_WHAT YOU HAVE TO DO_
Although the data below holds other lines too, output only those from the line with "половых продуктов у осетровых рыб была" up to and including the line with "Dispensador Eléctrico de Agua para Garrafón", exactly as they appear.

BEGIN PROVIDED RECORDS

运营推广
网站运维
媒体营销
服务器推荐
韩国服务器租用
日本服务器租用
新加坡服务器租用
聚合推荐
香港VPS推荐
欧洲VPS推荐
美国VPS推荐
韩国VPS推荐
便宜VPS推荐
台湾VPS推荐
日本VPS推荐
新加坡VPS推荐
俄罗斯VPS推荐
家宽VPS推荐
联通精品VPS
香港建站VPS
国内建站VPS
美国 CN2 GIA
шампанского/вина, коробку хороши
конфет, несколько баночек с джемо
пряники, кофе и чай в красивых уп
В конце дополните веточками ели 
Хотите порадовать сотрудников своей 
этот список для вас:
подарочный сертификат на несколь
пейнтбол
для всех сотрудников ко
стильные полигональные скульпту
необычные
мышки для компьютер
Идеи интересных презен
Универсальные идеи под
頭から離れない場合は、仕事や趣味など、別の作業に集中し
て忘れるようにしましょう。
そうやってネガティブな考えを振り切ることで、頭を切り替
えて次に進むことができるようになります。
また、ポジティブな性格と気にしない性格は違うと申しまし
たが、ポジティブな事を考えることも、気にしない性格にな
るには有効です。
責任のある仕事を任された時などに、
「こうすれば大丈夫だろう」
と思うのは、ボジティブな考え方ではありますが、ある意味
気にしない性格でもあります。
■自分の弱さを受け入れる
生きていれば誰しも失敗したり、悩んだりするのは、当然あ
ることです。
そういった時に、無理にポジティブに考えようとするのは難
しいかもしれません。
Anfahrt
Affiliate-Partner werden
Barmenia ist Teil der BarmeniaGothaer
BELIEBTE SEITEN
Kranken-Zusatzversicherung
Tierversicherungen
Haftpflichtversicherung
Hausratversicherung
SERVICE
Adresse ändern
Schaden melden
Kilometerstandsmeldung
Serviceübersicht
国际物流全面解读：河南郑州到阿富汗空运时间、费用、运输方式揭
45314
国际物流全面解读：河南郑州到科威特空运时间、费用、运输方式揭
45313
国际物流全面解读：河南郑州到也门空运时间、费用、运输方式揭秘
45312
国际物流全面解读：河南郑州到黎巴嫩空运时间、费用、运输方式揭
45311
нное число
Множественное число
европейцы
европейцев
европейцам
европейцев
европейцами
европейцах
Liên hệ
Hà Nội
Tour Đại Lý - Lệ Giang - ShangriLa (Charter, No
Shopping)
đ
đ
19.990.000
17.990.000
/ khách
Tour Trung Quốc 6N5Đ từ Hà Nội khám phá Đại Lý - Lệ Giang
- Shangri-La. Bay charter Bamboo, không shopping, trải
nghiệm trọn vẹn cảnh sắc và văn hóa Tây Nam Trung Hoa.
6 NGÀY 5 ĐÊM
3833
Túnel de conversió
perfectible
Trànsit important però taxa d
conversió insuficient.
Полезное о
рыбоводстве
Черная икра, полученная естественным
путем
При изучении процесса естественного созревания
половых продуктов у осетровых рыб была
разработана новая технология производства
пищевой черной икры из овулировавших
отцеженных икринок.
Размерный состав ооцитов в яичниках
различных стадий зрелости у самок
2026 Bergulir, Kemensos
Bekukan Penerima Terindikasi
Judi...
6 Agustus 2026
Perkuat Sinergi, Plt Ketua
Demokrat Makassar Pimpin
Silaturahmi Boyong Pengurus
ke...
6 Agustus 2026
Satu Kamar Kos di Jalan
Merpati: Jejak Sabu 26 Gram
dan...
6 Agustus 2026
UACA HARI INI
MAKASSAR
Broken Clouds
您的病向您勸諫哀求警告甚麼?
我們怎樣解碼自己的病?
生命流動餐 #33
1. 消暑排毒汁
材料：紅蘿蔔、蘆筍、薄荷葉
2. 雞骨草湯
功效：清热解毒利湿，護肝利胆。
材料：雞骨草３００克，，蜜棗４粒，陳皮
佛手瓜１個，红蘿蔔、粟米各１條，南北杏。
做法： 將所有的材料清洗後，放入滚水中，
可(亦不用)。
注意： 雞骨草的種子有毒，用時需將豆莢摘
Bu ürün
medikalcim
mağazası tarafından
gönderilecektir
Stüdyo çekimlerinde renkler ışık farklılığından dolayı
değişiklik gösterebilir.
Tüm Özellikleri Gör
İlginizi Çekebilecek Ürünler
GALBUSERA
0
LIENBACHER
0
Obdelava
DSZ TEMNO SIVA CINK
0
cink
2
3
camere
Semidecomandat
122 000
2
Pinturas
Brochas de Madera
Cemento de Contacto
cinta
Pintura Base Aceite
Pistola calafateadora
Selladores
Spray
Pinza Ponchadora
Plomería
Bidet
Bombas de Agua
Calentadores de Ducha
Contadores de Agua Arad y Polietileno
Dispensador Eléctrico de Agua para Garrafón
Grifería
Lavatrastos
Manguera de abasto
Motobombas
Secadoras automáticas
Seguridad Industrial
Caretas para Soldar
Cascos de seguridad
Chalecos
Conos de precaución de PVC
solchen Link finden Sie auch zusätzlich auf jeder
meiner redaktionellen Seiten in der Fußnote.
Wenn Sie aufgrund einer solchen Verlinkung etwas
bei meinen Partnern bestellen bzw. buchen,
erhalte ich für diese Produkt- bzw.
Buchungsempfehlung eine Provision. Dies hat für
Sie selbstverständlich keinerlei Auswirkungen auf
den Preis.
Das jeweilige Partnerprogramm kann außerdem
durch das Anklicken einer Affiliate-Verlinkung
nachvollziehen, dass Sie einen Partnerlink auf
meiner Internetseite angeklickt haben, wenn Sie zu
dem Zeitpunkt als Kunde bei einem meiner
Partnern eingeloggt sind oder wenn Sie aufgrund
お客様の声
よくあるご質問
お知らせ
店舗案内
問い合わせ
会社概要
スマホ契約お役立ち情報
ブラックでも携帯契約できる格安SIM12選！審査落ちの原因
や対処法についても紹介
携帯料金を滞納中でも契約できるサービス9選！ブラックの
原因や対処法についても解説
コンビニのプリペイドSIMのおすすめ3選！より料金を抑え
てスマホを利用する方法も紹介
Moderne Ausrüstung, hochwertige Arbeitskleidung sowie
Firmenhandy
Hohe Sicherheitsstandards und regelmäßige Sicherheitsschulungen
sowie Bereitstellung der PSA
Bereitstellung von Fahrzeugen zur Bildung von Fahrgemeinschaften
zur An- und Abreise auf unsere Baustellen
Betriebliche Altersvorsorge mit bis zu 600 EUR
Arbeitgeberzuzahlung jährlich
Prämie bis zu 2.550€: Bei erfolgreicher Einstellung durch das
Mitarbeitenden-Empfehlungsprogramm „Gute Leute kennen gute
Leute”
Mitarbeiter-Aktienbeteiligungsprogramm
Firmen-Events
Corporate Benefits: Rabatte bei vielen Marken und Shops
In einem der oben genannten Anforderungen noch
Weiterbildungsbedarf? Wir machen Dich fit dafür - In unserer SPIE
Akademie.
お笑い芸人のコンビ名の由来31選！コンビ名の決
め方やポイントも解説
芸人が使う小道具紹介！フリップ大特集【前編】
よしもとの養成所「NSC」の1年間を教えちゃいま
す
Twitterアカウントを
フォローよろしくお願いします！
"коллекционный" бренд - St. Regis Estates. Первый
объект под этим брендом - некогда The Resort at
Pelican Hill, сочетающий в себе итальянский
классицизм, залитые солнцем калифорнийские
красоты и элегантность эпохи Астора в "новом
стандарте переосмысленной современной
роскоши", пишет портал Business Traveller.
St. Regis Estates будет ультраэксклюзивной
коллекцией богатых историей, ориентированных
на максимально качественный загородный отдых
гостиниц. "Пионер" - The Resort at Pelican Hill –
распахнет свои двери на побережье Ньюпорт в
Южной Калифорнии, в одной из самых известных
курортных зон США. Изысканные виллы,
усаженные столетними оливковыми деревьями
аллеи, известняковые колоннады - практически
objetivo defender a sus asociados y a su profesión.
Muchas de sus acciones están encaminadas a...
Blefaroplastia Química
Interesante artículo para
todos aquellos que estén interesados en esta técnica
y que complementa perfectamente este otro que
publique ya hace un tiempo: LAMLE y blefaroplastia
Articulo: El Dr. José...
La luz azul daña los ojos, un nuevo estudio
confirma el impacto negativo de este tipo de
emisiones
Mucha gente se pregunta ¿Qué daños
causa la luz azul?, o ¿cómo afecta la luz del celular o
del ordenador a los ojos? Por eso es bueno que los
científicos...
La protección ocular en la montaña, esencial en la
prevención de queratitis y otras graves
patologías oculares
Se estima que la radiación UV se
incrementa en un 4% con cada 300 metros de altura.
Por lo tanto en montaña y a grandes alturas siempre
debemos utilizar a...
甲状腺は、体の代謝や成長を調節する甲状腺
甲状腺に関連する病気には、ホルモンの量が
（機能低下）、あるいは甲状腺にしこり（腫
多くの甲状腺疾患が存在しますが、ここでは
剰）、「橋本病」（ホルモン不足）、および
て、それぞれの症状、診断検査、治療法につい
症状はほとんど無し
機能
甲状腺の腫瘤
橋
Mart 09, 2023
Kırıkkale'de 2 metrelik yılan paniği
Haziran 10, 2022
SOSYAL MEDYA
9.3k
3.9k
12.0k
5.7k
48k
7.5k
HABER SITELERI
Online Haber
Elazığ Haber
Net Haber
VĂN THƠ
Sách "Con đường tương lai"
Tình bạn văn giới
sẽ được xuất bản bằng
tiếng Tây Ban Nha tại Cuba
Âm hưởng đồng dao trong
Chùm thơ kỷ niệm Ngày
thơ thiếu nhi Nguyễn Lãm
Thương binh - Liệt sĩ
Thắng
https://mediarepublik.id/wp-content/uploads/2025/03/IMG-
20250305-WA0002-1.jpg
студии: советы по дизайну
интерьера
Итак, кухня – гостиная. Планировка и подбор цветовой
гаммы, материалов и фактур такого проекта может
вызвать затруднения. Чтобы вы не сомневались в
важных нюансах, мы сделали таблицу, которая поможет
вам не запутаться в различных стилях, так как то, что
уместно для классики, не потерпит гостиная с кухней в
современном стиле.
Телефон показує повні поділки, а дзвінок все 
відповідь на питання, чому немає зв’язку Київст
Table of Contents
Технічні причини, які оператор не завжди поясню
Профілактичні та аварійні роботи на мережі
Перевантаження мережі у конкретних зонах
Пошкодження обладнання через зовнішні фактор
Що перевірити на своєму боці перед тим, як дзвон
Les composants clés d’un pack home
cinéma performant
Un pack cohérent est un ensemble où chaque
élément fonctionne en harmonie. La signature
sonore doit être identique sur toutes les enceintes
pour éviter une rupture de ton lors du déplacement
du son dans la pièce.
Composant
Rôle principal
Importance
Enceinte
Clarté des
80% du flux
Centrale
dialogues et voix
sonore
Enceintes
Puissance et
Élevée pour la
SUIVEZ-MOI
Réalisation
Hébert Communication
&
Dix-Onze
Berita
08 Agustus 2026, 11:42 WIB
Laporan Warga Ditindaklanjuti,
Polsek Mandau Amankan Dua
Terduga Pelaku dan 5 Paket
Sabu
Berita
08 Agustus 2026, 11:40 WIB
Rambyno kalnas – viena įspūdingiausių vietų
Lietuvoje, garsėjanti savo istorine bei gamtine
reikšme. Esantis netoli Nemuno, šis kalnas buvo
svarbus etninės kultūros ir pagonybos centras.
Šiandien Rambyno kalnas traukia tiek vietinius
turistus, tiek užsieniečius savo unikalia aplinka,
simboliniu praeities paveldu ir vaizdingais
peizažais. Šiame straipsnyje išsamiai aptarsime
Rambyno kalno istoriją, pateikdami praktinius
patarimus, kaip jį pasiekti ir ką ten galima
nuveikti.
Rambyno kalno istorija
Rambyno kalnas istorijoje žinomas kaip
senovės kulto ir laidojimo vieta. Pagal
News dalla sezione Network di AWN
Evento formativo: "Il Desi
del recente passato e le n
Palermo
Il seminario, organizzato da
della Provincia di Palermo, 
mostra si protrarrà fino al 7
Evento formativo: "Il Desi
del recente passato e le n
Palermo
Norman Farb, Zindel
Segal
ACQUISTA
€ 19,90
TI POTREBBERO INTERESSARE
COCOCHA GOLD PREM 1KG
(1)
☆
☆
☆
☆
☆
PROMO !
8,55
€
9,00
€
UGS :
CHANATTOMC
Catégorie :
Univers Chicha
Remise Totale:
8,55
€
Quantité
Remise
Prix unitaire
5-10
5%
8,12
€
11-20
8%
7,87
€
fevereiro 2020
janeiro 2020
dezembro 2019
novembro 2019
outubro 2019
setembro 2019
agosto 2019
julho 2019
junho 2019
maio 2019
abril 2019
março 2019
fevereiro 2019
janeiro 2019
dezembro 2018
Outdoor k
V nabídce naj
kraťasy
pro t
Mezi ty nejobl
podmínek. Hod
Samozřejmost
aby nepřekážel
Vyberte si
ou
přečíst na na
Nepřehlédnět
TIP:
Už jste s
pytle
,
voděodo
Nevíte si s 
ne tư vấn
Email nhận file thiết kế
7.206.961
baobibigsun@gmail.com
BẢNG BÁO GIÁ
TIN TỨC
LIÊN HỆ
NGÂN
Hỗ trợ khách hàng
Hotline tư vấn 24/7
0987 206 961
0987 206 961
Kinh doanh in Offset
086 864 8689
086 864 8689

END PROVIDED RECORDS

_ANSWER TO THIS PROBLEM_
половых продуктов у осетровых рыб была
разработана новая технология производства
пищевой черной икры из овулировавших
отцеженных икринок.
Размерный состав ооцитов в яичниках
различных стадий зрелости у самок
2026 Bergulir, Kemensos
Bekukan Penerima Terindikasi
Judi...
6 Agustus 2026
Perkuat Sinergi, Plt Ketua
Demokrat Makassar Pimpin
Silaturahmi Boyong Pengurus
ke...
6 Agustus 2026
Satu Kamar Kos di Jalan
Merpati: Jejak Sabu 26 Gram
dan...
6 Agustus 2026
UACA HARI INI
MAKASSAR
Broken Clouds
您的病向您勸諫哀求警告甚麼?
我們怎樣解碼自己的病?
生命流動餐 #33
1. 消暑排毒汁
材料：紅蘿蔔、蘆筍、薄荷葉
2. 雞骨草湯
功效：清热解毒利湿，護肝利胆。
材料：雞骨草３００克，，蜜棗４粒，陳皮
佛手瓜１個，红蘿蔔、粟米各１條，南北杏。
做法： 將所有的材料清洗後，放入滚水中，
可(亦不用)。
注意： 雞骨草的種子有毒，用時需將豆莢摘
Bu ürün
medikalcim
mağazası tarafından
gönderilecektir
Stüdyo çekimlerinde renkler ışık farklılığından dolayı
değişiklik gösterebilir.
Tüm Özellikleri Gör
İlginizi Çekebilecek Ürünler
GALBUSERA
0
LIENBACHER
0
Obdelava
DSZ TEMNO SIVA CINK
0
cink
2
3
camere
Semidecomandat
122 000
2
Pinturas
Brochas de Madera
Cemento de Contacto
cinta
Pintura Base Aceite
Pistola calafateadora
Selladores
Spray
Pinza Ponchadora
Plomería
Bidet
Bombas de Agua
Calentadores de Ducha
Contadores de Agua Arad y Polietileno
Dispensador Eléctrico de Agua para Garrafón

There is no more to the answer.